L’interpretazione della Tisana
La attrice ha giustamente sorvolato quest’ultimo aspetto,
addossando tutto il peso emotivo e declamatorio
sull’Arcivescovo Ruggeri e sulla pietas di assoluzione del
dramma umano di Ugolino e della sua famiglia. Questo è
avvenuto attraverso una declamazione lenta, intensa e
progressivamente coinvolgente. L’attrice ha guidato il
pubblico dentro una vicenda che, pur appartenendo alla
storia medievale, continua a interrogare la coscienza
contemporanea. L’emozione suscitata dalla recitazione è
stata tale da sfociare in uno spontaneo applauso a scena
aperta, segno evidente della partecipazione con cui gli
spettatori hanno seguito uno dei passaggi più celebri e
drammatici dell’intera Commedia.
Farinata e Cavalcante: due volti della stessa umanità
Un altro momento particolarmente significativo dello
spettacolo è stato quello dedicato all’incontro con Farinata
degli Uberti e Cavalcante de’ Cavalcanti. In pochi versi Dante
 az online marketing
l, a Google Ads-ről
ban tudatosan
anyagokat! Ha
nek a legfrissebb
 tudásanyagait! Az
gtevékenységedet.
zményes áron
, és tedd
---
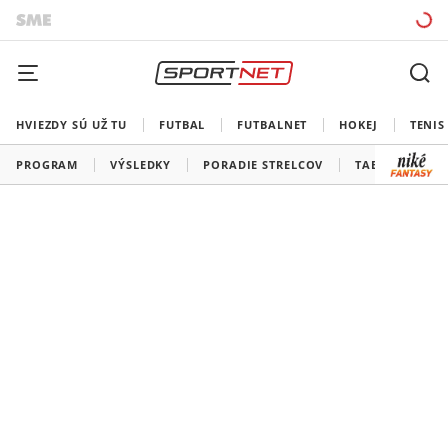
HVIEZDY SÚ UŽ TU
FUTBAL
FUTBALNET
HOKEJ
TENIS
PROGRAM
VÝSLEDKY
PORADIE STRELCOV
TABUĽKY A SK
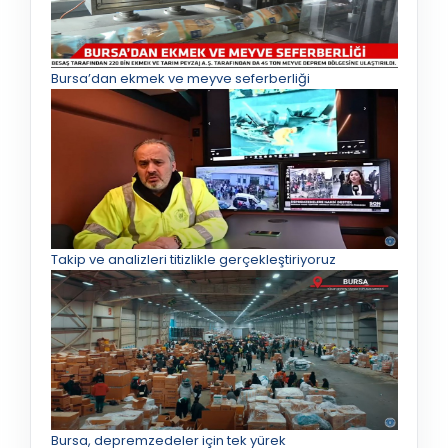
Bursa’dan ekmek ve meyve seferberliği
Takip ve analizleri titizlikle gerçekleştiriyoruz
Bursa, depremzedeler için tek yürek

• Problem
Report each line above containing the string "Farinata".

• Exercise response
Farinata e Cavalcante: due volti della stessa umanità
spettacolo è stato quello dedicato all’incontro con Farinata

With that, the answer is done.